* [MATERIAL SHOWN]:
"""

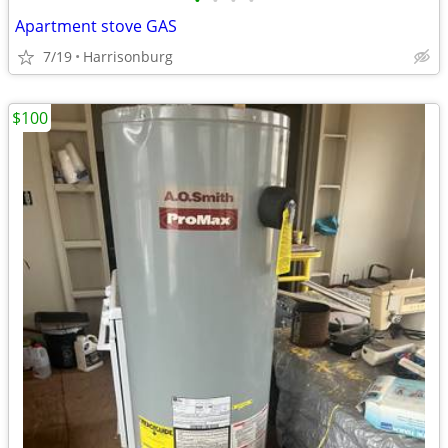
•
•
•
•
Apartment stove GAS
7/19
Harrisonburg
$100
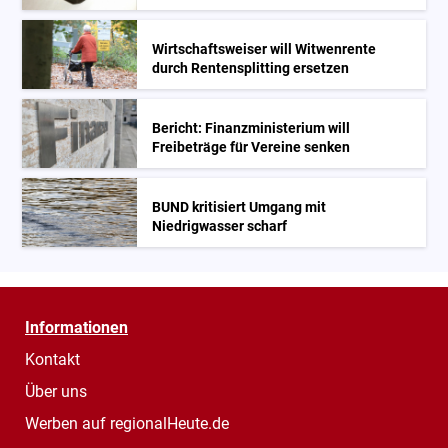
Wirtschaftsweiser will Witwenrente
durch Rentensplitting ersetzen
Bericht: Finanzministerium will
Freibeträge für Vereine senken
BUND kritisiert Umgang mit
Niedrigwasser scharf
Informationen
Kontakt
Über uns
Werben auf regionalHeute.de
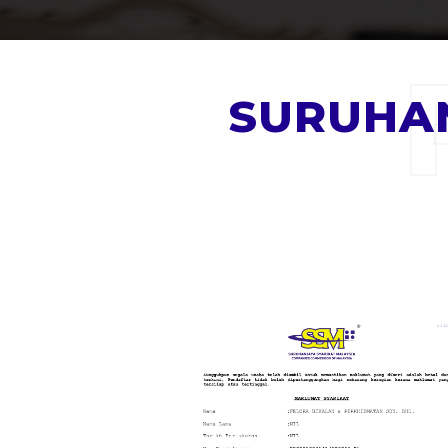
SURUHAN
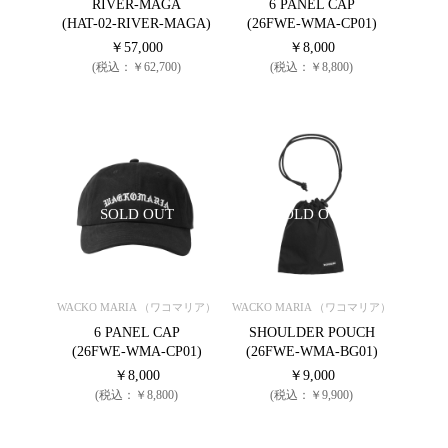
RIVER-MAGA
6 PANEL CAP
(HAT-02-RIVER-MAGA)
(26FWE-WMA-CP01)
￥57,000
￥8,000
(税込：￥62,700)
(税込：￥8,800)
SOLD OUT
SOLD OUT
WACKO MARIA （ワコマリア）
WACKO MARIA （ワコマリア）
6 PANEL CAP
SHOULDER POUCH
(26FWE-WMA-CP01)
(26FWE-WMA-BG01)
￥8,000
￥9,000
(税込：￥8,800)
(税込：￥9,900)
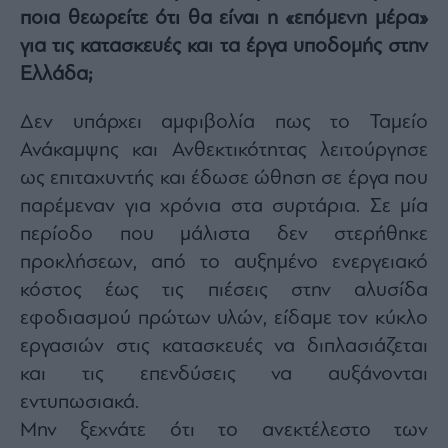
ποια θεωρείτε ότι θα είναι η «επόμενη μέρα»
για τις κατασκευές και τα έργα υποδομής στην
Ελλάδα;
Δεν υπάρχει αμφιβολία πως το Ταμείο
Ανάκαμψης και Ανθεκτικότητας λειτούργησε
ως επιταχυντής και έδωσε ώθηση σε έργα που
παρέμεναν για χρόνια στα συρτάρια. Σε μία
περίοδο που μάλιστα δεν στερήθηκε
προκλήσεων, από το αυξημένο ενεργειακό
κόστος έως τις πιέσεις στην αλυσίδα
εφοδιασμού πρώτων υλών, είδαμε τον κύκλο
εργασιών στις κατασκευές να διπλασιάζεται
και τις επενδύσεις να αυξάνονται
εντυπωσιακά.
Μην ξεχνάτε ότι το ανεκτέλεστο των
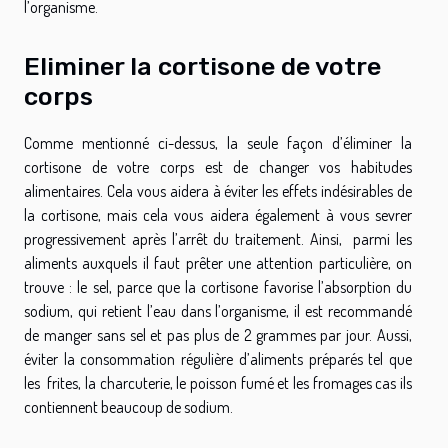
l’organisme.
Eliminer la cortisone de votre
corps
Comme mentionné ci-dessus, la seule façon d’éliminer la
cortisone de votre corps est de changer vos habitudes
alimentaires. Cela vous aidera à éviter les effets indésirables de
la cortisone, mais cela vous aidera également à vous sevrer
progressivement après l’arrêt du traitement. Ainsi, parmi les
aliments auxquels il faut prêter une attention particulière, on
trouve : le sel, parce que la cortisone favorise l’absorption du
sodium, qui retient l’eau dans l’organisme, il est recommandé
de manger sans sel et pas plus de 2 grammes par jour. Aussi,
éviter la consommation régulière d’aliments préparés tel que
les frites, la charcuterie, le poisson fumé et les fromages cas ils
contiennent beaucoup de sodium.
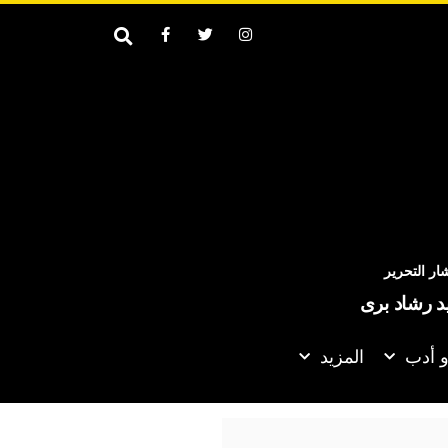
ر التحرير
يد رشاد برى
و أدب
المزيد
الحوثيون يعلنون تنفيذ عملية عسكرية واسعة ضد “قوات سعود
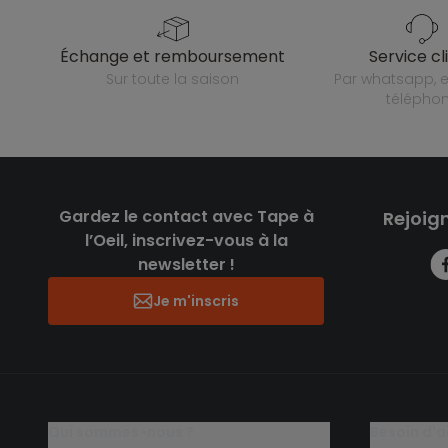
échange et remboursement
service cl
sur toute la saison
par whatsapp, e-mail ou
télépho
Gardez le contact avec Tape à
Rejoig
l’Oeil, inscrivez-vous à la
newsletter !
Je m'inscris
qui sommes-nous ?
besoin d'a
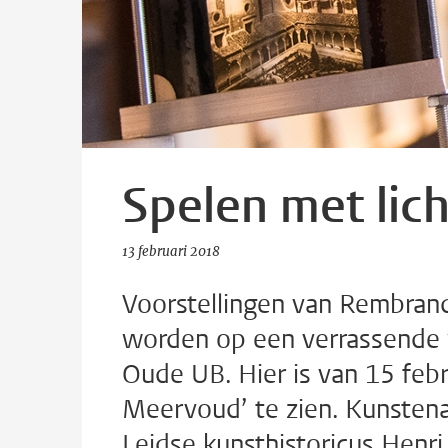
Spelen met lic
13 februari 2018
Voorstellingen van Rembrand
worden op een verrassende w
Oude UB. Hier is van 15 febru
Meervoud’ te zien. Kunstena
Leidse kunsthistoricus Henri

"""

* [EXERCISE GOAL]:
From the records above, give again only the part that opens with the line containing "Bericht: Finanzministerium will" and closes with the line containing "Ανάκαμψης και Ανθεκτικότητας λειτούργησε". Keep both ends but drop the pictures.

* [ANSWER AREA]:
Bericht: Finanzministerium will
Freibeträge für Vereine senken
BUND kritisiert Umgang mit
Niedrigwasser scharf
Informationen
Kontakt
Über uns
Werben auf regionalHeute.de
SURUHAN
RIVER-MAGA
6 PANEL CAP
(HAT-02-RIVER-MAGA)
(26FWE-WMA-CP01)
￥57,000
￥8,000
(税込：￥62,700)
(税込：￥8,800)
SOLD OUT
SOLD OUT
WACKO MARIA （ワコマリア）
WACKO MARIA （ワコマリア）
6 PANEL CAP
SHOULDER POUCH
(26FWE-WMA-CP01)
(26FWE-WMA-BG01)
￥8,000
￥9,000
(税込：￥8,800)
(税込：￥9,900)
ποια θεωρείτε ότι θα είναι η «επόμενη μέρα»
για τις κατασκευές και τα έργα υποδομής στην
Ελλάδα;
Δεν υπάρχει αμφιβολία πως το Ταμείο
Ανάκαμψης και Ανθεκτικότητας λειτούργησε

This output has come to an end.